Anaís Hernández

Personal information
- Full name: Anaís Valentina Hernández Alegría
- Born: 5 March 2001 (age 25)

Sport
- Sport: Athletics
- Event: Sprint

Achievements and titles
- Personal bests: 60m: 7.31 (Cochabamba, 2025) 100m: 11.42 (Mar del Plata, 2025) 200m: 23.46 (Santiago, 2025)

Medal record
Women's athletics
Representing Chile
Pan American Games
| Silver medal – second place | 2023 Santiago | 4×100 m relay |
Pan American Championships
| Bronze medal – third place | 2026 Medellín | 4×100 m relay |
Ibero-American Championships
| Bronze medal – third place | 2024 Cuiabá | 4×100 m relay |
South American Championships
| Bronze medal – third place | 2023 São Paulo | 4×400 m relay |
| Bronze medal – third place | 2023 São Paulo | 4×100 m relay |
South American Indoor Championships
| Bronze medal – third place | 2024 Cochabamba | 60 m |
| Bronze medal – third place | 2025 Cochabamba | 60 m |
Bolivarian Games
| Bronze medal – third place | 2025 Ayacucho-Lima | 4×100 m relay |
Junior Pan American Games
| Silver medal – second place | 2021 Cali-Valle | 4×400 m relay |
South American U23 Championships
| Silver medal – second place | 2021 Guayaquil | 4×400 m relay |
| Bronze medal – third place | 2021 Guayaquil | 4×100 m relay |
| Bronze medal – third place | 2022 Cascavel | 4×400 m relay |
South American U20 Championships
| Bronze medal – third place | 2019 Cali | 4×400 m relay |

= Anaís Hernández =

Chilean sprinter (born 2001)

Anaís Valentina Hernández Alegría (born 5 March 2001) is a Chilean sprinter. A national champion over 200 metres, she has represented Chile at multiple international events.

==Biography==
Hernandez is from Iquique, Chile. She started in athletics at the age of six years-old and had success as a junior athlete. She studied at Humberstone College in Iquique, and gained early international experience at the 2018 Youth Olympic Games in Buenos Aires, Argentina. She studied for a degree in Nutrition and Dietetics at the University of Chile in Santiago and competed at the 2019 Summer Universiade.

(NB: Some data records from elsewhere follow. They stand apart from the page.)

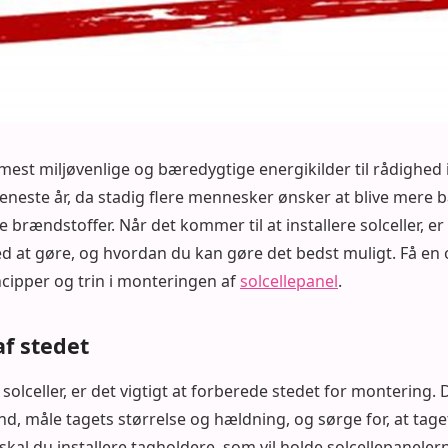
e mest miljøvenlige og bæredygtige energikilder til rådighed
seneste år, da stadig flere mennesker ønsker at blive mere
 brændstoffer. Når det kommer til at installere solceller, er 
d at gøre, og hvordan du kan gøre det bedst muligt. Få en 
ipper og trin i monteringen af
solcellepanel
.
f stedet
 solceller, er det vigtigt at forberede stedet for montering. 
nd, måle tagets størrelse og hældning, og sørge for, at taget
skal du installere tagholdere, som vil holde solcellepaneler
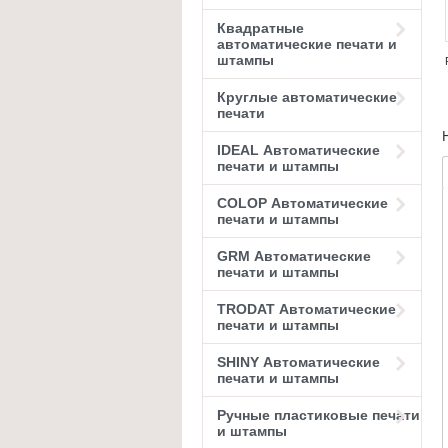
Квадратные
автоматические печати и
штампы
Круглые автоматические
печати
IDEAL Автоматические
печати и штампы
COLOP Автоматические
печати и штампы
GRM Автоматические
печати и штампы
TRODAT Автоматические
печати и штампы
SHINY Автоматические
печати и штампы
Ручные пластиковые печати
и штампы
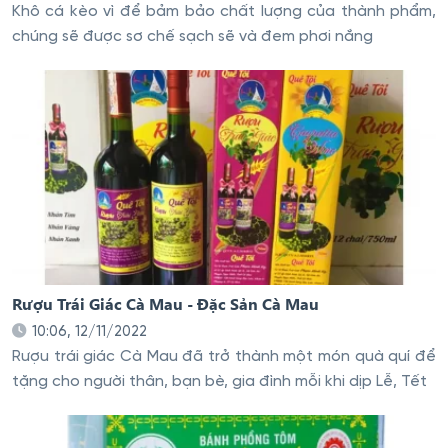
Khô cá kèo vì để bảm bảo chất lượng của thành phẩm,
chúng sẽ được sơ chế sạch sẽ và đem phơi nắng
Rượu Trái Giác Cà Mau - Đặc Sản Cà Mau
10:06, 12/11/2022
Rượu trái giác Cà Mau đã trở thành một món quà quí để
tặng cho người thân, bạn bè, gia đình mỗi khi dịp Lễ, Tết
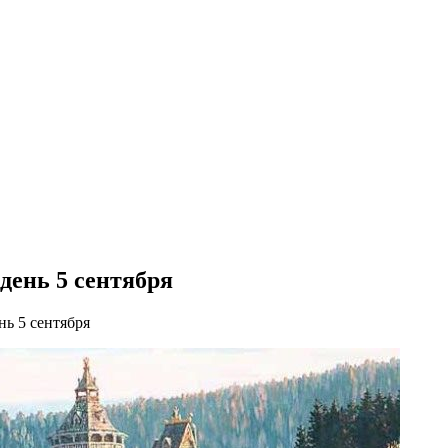
день 5 сентября
нь 5 сентября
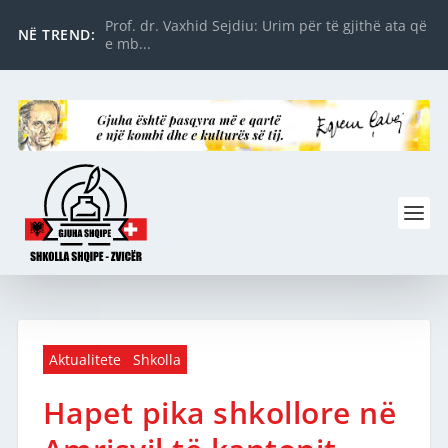
Prof. dr. Vaxhid Sejdiu: Urim për të gjithë ata që
NË TREND:
e mb...
Aktualitete
Shkolla
Hapet pika shkollore në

Hernández trained alone in Santiago during the COVID-19 pandemic. She was a silver medalist in the 4 x 400 metres relay and a bronze medalist in the 4 x 100 metres relay at the 2021 South American Under-23 Championships in Athletics. The following month, she was a silver medalist at the 2021 Junior Pan American Games in Cali, Colombia, in the 4 x 400 metres relay. She was also a bronze medalist in the 4 x 400 metres at the 2022 South American Under-23 Championships in Athletics in Brazil.

She won bronze medals at the 2023 South American Championships in both the 4 x 100 metres and 4 x 400 metres. She was a silver medalist in the 4 x 100 metres at the 2023 Pan American Games, as the Chilean team set a new national record in both the semi-final and the final. She also competed in the 100 metres at the Games.

She was a bronze medalist over 60 metres at the 2024 South American Indoor Championships in Athletics in January 2024, in Bolivia. She subsequently competed for Chile over 60 metres at the 2024 World Athletics Indoor Championships in Glasgow, Scotland. She became Chilean national champion over 200 metres in April 2024. She was a bronze medalist in the 4 x 100 metres at the 2024 Ibero-American Championships in Athletics in Brazil. She ran as part of the 4 × 100 m relay team at the 2024 World Relays Championships in Nassau, Bahamas.

She was a bronze medalist over 60 metres at the 2025 South American Indoor Championships in Athletics. She retained her Chilean national championships title over 200 metres in March 2025. She also finished second in the 100 metres at the Championships. She competed for Chile at the 2025 World Athletics Relays in Guangzhou, China, helping the national team qualify for the upcoming World Championships in the 4 x 100 metres relay. She subsequently competed in the women's 4 x 100 metres at the 2025 World Championships in Tokyo, Japan, as part of the Chilean team which placed fifth in their heat.